── Data provided ──
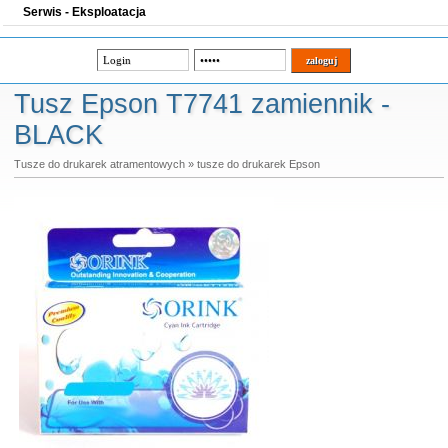
Serwis - Eksploatacja
Tusz Epson T7741 zamiennik -
BLACK
Tusze do drukarek atramentowych
»
tusze do drukarek Epson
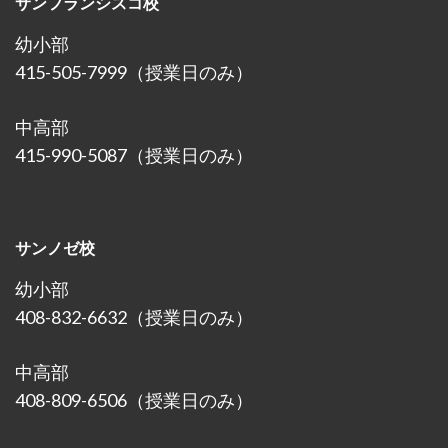
サンフランシスコ校
幼小部
415-505-7999（授業日のみ）
中高部
415-990-5087（授業日のみ）
サンノゼ校
幼小部
408-832-6632（授業日のみ）
中高部
408-809-6506（授業日のみ）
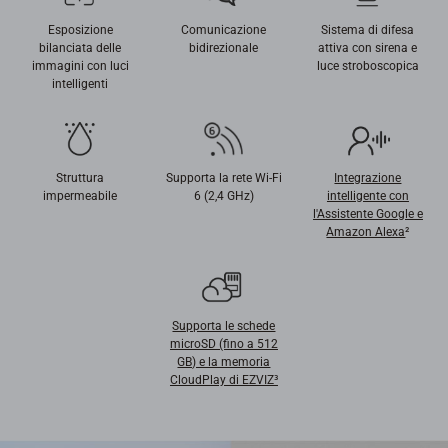
Esposizione
Comunicazione
Sistema di difesa
bilanciata delle
bidirezionale
attiva con sirena e
immagini con luci
luce stroboscopica
intelligenti
Struttura
Supporta la rete Wi-Fi
Integrazione
impermeabile
6 (2,4 GHz)
intelligente con
l'Assistente Google e
Amazon Alexa
²
Supporta le schede
microSD (fino a 512
GB) e la memoria
CloudPlay di EZVIZ³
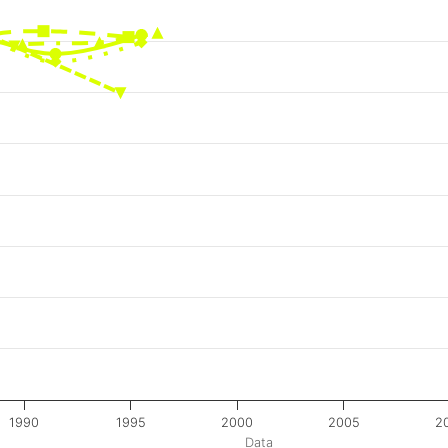
1990
1995
2000
2005
2
Data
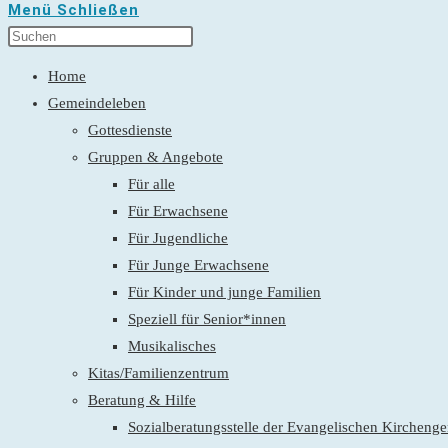
Menü
Schließen
Home
Gemeindeleben
Gottesdienste
Gruppen & Angebote
Für alle
Für Erwachsene
Für Jugendliche
Für Junge Erwachsene
Für Kinder und junge Familien
Speziell für Senior*innen
Musikalisches
Kitas/Familienzentrum
Beratung & Hilfe
Sozialberatungsstelle der Evangelischen Kirchen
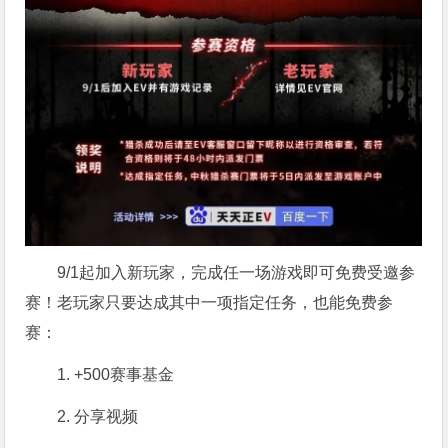
9/1起加入新玩家，完成任一场游戏即可免费受邀参
赛！老玩家只要达成其中一项指定任务，也能免费参
赛：
1. +500赛事基金
2. 分享视频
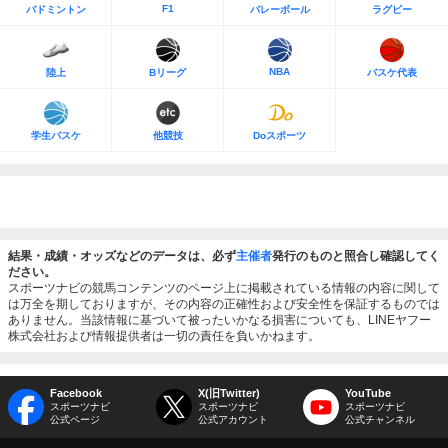
F1
バドミントン
バレーボール
ラグビー
NBA
陸上
Bリーグ
バスケ代表
学生バスケ
他競技
Doスポーツ
結果・成績・オッズなどのデータは、必ず
主催者
発行のものと照合し確認してく
ださい。
スポーツナビの競馬コンテンツのページ上に掲載されている情報の内容に関して
は万全を期しておりますが、その内容の正確性および安全性を保証するものでは
ありません。当該情報に基づいて被ったいかなる損害についても、LINEヤフー
株式会社および情報提供者は一切の責任を負いかねます。
Facebook
X(旧Twitter)
YouTube
スポーツナビ
スポーツナビ
スポーツナビ
公式ページ
公式アカウント
公式チャンネル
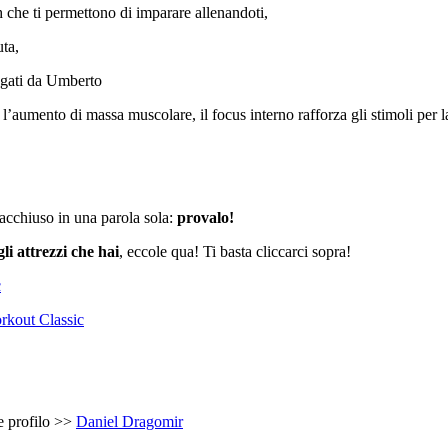
ch che ti permettono di imparare allenandoti,
uta,
iegati da Umberto
è l’aumento di massa muscolare, il focus interno rafforza gli stimoli per
racchiuso in una parola sola:
provalo!
gli attrezzi che hai
, eccole qua! Ti basta cliccarci sopra!
c
rkout Classic
te profilo >>
Daniel Dragomir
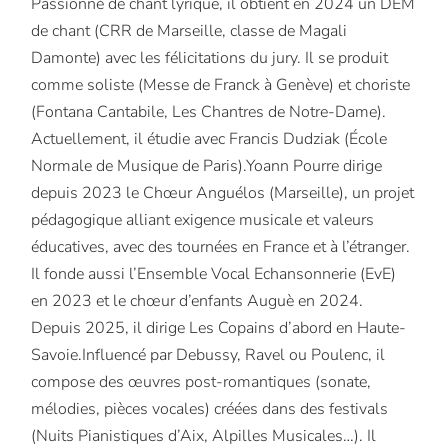
Passionné de chant lyrique, il obtient en 2024 un DEM
de chant (CRR de Marseille, classe de Magali
Damonte) avec les félicitations du jury. Il se produit
comme soliste (Messe de Franck à Genève) et choriste
(Fontana Cantabile, Les Chantres de Notre-Dame).
Actuellement, il étudie avec Francis Dudziak (École
Normale de Musique de Paris).Yoann Pourre dirige
depuis 2023 le Chœur Anguélos (Marseille), un projet
pédagogique alliant exigence musicale et valeurs
éducatives, avec des tournées en France et à l’étranger.
Il fonde aussi l’Ensemble Vocal Echansonnerie (EvE)
en 2023 et le chœur d’enfants Auguè en 2024.
Depuis 2025, il dirige Les Copains d’abord en Haute-
Savoie.Influencé par Debussy, Ravel ou Poulenc, il
compose des œuvres post-romantiques (sonate,
mélodies, pièces vocales) créées dans des festivals
(Nuits Pianistiques d’Aix, Alpilles Musicales…). Il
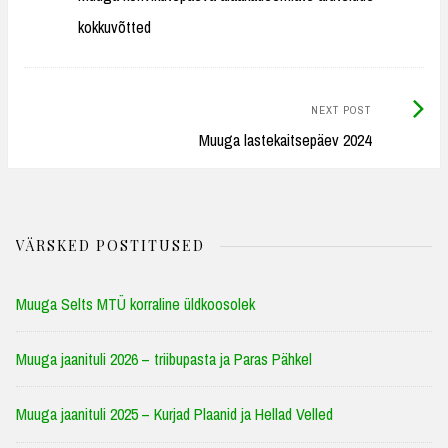
navigation
kokkuvõtted
Next
NEXT POST
Post:
Muuga lastekaitsepäev 2024
VÄRSKED POSTITUSED
Muuga Selts MTÜ korraline üldkoosolek
Muuga jaanituli 2026 – triibupasta ja Paras Pähkel
Muuga jaanituli 2025 – Kurjad Plaanid ja Hellad Velled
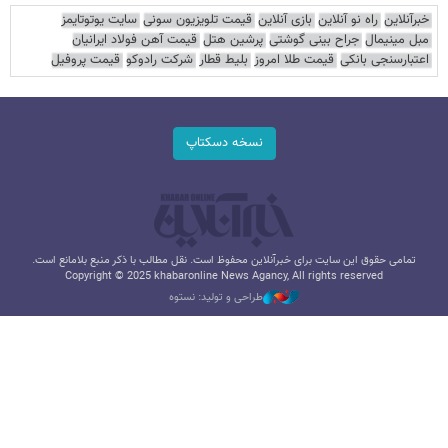
خبرآنلاین
راه نو آنلاین
بازی آنلاین
قیمت تلویزیون سونی
سایت یوتوتایمز
مبل مینیمال
جراح بینی گوشتی
پرشین هتل
قیمت آهن فولاد ایرانیان
اعتبارسنجی بانکی
قیمت طلا امروز
بلیط قطار
شرکت رادوکو
قیمت پروفیل
نسخه دسکتاپ
تمامی حقوق این سایت برای خبرآنلاین محفوظ است. نقل مطالب با ذکر منبع بلامانع است.
Copyright © 2025 khabaronline News Agancy, All rights reserved
طراحی و تولید: نستوه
───
(Exercise brief): What lines in the material above hold the word "قیمت"? Pull them out.

(Expected answer):
قیمت تلویزیون سونی
قیمت آهن فولاد ایرانیان
قیمت طلا امروز
قیمت پروفیل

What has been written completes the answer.